In my column in the April 8, 2010, issue of Machine Design, I said that we need to think about human interfaces to computer systems in a new way, and a good place to start is with terminology. “Pezonomics” is my replacement for “ergonomics.” Ergonomics comes from Greek words that mean “work” and “law.” Too austere! We should capture the essence of play and calibrate computer systems to its cadences.
Consider, for example, video games. The best games don’t necessarily have top-notch graphics. Instead they have an audible heartbeat, a low-frequency pulse that accelerates as the game progresses. This auditory entrainment speeds players’ heart rates, with an accompanying production of adrenaline and endorphins. By the end of the game, players are “hyped” — and they want more.
Entrainment creates a deep sense of rapport. Good salespeople already know what neurolinguistic programmers have recently been writing about: You can establish rapport with someone by intentionally mirroring behaviors such as their posture or blink rate.
Proper pezonomics would also boost person-to-computer rapport or coupling. The computer is a general-purpose tool, something we use to do a job. We can increase our control with closer ties to the computer.

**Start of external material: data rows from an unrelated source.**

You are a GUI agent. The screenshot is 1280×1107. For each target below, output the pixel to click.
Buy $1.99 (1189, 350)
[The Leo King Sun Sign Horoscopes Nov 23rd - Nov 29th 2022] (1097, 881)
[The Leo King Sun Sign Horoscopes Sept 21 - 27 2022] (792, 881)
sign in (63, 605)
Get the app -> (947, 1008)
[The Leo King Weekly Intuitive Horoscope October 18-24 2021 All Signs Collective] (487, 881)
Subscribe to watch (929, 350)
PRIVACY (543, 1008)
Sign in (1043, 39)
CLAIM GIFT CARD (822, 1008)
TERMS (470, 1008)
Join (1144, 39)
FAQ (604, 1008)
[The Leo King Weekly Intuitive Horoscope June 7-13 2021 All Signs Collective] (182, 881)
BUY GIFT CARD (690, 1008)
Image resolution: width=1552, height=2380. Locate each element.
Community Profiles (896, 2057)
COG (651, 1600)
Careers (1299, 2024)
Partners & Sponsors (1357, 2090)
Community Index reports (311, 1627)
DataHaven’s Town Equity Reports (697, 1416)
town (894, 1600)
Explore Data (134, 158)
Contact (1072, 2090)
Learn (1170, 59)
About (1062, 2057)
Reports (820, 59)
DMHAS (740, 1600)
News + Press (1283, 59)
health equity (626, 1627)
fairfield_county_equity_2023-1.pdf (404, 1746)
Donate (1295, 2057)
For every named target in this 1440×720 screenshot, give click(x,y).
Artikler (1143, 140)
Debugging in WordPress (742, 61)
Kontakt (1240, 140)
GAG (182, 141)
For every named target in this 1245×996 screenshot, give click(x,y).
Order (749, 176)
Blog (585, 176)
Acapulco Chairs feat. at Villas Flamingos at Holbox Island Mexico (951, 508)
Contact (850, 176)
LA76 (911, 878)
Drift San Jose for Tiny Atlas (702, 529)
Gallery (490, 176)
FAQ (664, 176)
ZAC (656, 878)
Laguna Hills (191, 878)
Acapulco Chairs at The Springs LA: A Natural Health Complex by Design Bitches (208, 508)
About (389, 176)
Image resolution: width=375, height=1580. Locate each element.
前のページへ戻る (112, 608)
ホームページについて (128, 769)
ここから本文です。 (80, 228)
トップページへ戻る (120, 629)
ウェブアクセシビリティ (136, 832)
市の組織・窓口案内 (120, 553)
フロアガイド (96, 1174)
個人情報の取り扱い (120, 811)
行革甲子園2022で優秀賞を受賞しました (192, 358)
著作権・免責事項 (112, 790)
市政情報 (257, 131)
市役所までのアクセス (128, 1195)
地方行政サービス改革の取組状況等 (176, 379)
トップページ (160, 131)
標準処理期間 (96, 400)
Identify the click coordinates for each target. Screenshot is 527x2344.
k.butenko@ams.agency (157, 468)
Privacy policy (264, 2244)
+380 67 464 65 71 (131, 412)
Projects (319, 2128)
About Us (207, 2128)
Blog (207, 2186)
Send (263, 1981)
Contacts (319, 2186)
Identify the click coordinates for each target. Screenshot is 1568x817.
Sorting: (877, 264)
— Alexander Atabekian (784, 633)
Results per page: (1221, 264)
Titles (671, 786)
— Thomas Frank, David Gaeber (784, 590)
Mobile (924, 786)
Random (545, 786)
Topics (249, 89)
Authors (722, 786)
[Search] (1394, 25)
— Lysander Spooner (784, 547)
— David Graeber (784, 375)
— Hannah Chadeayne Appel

Of course, this might give the computer too much control over the user, an undesirable outcome. Like the binding of a ski, control has to be both loose and tight. You do not want the ski to fall off while you are going down a slope, but you want it to come off easily should you fall.
Our goal is to get at our work, art, and play; the computer is only a means to an end. We crave enhanced access to our problems so we can solve them without apparent mediation, without the intrusion of the irrelevancies of the computer or our disabilities. Pezonomics can bring us closer to this goal.
For example, suppose your head-mounted display had a sensor that could detect your pulse. When you first put it on, the system would occasionally ask you about your mood and alertness and build a table with the corresponding heart rates. After a period of calibration, it could then sense your level of alertness, and alter it with rhythmic auditory and visual pulses. It might, for instance, flash a feature in your field of view, subtly, at the rate of your pulse, while making an unobtrusive but audible clicking sound. When it detected synchronization between your pulse rate and its beat, it could speed up the flashing and clicking, while checking that your pulse was entrained. Your increased heart rate would cause your body to generate endorphins and enkephalins, pain-blunting, pleasure-enhancing, morphinelike chemicals that could make you more effective.
Such a system could also make you less effective, if your work required a more contemplative mood. There is now evidence that overactivation of the “fight or flight” response causes stress and disease. For this reason, you had better be able to control what the system does to you. Rhythm can be a powerful ally or a formidable foe.
Pezonomics — the law of play — must be developed and applied to computer systems in general, and VR in particular, for these artificial environments to become hospitable for humans. Without playful interfaces, virtual worlds will be as arcane and inaccessible as Unix. The coming high-bandwidth infrastructure is making possible a shared multisensory space. We must intelligently pad its walls pezonomically or endanger the innocent.